On his last day in March, Williams said goodbye to his supervisor and, in the bright light of day, walked out with a box of personal belongings--and a final cache of documents.

The Bombshell

But Williams’ departure did not resolve his quandary. Worse, he was unemployed and would remain so for nearly a year. His third wife, Sherry, who ran a small business, suddenly found herself supporting her new husband and his daughters.

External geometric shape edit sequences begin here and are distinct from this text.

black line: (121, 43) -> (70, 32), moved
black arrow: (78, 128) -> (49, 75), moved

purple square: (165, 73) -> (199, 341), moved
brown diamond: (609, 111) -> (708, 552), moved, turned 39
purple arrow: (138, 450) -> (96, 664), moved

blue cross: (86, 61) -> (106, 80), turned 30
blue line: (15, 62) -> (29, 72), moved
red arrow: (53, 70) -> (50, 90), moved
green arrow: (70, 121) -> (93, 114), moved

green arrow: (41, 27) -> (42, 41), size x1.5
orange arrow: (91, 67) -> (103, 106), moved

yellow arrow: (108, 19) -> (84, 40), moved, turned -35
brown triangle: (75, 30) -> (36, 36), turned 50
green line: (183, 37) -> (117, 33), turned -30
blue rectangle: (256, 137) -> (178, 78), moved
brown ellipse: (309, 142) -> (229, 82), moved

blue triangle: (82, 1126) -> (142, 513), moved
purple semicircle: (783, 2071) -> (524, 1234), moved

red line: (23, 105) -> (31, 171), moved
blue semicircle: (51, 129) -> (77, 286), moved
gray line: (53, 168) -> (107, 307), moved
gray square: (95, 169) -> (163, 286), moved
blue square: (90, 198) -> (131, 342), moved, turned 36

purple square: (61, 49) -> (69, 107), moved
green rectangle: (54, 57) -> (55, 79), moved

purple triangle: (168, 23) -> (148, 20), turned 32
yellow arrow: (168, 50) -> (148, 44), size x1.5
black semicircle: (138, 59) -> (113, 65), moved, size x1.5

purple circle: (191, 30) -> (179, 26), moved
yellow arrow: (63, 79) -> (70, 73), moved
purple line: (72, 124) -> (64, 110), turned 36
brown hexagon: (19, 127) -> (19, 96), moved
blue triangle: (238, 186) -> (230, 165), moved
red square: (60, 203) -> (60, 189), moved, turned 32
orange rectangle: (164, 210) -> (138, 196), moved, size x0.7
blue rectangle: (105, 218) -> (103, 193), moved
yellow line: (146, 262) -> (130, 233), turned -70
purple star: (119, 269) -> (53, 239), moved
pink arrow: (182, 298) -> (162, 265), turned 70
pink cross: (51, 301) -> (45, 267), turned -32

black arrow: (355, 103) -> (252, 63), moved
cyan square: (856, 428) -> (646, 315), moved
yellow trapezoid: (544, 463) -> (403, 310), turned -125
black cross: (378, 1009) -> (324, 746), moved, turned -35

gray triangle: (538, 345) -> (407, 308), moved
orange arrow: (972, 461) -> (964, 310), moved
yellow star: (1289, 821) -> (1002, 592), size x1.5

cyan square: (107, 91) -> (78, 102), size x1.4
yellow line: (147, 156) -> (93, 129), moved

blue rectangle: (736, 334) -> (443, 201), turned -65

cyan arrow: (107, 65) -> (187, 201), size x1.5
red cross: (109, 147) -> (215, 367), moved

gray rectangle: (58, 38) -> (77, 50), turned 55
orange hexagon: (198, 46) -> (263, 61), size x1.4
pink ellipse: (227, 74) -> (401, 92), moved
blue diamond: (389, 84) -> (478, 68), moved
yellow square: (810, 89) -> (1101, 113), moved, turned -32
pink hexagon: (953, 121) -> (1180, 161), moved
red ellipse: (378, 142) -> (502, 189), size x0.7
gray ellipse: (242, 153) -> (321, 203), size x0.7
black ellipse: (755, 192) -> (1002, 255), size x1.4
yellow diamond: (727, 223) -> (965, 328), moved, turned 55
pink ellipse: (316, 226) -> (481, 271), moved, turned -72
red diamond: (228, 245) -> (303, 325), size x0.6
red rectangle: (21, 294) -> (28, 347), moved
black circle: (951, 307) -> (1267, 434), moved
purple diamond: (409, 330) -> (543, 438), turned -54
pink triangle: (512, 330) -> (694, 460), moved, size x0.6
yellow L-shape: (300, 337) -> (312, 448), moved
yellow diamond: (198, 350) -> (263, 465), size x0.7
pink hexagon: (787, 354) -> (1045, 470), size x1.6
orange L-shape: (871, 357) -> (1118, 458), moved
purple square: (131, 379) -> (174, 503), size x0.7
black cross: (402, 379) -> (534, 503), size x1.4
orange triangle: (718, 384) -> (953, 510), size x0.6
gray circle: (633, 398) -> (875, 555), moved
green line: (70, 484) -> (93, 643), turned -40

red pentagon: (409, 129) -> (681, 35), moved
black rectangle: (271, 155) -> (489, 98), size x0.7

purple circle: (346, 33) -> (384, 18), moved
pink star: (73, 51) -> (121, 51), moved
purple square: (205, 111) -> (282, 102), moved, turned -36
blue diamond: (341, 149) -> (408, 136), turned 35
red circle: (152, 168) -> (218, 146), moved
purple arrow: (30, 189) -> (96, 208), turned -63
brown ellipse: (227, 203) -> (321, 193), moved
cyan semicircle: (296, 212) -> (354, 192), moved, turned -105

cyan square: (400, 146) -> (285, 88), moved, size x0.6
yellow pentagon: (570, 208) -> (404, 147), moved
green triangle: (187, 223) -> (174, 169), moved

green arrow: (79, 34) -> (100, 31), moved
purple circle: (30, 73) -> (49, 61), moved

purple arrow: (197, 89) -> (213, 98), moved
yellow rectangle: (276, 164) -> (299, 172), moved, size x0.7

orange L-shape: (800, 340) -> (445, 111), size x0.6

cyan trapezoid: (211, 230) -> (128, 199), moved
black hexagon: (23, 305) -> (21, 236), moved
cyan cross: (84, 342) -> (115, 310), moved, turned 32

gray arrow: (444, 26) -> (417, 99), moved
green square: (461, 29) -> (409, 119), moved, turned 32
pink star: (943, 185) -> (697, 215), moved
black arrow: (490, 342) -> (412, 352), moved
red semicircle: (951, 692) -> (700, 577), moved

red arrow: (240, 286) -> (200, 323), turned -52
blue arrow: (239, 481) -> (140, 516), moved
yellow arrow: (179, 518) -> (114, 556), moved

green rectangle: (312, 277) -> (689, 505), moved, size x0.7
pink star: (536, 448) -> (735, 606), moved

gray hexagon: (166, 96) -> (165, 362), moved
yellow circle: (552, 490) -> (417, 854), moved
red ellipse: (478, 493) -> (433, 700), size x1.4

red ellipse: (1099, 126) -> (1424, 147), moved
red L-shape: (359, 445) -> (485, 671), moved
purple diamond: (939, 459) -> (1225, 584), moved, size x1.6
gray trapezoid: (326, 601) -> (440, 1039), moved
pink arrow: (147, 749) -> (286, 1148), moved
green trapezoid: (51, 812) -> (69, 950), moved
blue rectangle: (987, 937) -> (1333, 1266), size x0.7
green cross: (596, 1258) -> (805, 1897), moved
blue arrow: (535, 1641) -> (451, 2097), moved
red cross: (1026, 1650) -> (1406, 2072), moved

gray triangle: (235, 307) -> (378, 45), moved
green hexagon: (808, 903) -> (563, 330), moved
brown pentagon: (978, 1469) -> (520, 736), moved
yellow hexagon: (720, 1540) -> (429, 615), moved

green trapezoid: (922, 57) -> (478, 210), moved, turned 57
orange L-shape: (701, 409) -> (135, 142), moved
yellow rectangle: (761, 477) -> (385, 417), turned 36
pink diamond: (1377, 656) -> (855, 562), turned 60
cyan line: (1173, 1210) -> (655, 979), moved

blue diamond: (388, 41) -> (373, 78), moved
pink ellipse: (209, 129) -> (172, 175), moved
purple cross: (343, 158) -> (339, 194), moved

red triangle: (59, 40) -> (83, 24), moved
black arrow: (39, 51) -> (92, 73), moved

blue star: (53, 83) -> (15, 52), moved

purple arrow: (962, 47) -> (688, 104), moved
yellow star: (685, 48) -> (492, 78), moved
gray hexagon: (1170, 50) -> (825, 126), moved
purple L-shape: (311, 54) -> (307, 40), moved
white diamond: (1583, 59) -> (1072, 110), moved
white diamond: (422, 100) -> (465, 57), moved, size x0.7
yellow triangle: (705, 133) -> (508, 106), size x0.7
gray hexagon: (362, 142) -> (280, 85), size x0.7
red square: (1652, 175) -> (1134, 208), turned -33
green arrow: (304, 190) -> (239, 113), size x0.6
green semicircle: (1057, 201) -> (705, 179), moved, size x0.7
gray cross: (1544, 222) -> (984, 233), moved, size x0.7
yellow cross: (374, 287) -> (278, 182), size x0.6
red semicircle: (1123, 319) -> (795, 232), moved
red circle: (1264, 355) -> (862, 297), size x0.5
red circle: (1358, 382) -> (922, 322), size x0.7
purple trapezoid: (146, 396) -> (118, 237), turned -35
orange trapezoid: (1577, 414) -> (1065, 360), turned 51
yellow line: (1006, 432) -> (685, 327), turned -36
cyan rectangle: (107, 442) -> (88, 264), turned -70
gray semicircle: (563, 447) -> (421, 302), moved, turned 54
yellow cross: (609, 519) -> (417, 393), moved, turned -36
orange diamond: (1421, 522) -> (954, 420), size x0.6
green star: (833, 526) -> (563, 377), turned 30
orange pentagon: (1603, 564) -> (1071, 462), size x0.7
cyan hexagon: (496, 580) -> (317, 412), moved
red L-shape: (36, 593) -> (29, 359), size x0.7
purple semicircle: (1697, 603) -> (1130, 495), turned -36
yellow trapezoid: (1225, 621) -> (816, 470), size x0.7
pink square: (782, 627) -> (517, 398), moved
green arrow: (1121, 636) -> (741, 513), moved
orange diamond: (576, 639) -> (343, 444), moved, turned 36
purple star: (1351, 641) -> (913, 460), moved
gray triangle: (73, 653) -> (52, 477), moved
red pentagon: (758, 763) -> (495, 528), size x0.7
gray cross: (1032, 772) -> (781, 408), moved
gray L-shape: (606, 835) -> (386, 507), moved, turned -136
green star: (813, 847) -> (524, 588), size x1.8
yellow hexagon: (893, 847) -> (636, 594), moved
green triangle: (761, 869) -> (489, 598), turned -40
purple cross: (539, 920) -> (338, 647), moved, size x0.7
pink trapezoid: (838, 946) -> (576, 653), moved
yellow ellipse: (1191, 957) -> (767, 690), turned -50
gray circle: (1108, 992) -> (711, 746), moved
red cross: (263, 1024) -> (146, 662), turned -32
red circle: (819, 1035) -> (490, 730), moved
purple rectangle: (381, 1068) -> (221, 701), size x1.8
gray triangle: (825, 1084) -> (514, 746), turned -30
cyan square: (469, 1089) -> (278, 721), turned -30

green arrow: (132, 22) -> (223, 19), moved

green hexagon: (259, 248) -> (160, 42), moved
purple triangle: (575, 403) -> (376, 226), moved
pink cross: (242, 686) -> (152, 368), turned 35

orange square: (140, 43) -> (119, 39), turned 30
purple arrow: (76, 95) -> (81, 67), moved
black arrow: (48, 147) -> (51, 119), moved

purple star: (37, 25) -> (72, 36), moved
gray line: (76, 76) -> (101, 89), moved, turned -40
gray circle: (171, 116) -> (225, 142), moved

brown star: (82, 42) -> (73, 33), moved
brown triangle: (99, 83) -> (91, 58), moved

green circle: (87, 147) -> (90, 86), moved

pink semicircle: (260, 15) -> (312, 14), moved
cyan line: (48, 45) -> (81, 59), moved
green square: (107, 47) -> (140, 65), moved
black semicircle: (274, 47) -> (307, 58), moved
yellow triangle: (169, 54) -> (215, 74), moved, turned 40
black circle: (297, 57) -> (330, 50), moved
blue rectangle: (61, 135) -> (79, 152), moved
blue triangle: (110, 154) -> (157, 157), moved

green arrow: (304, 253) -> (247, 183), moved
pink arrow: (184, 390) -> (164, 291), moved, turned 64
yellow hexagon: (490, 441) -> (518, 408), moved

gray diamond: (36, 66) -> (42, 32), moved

In February 1993, Williams finally got a job, with a car dealer. Within a month, however, he was found to have severely blocked coronary arteries and underwent emergency quintuple bypass surgery. The surgery was successful, but Williams’ brush with death lent new urgency to his situation.

He had always been an indifferent provider, as his frustrated wives could attest. The $27,000 he made one year at Wyatt Tarrant was by far the most he had ever earned. He was as happy in a shirt from Goodwill as from a fine department store. But after his bypass surgery, Williams heard the sound of opportunity knocking.

He shared his secret with Louisville attorney J. Fox DeMoisey. And in a remarkable letter on July 9, 1993, to Wyatt Tarrant, DeMoisey dropped the bomb.

The letter said DeMoisey had a client who had worked for Wyatt Tarrant, who had suffered a serious illness that cut his life expectancy, and who would be filing a liability claim.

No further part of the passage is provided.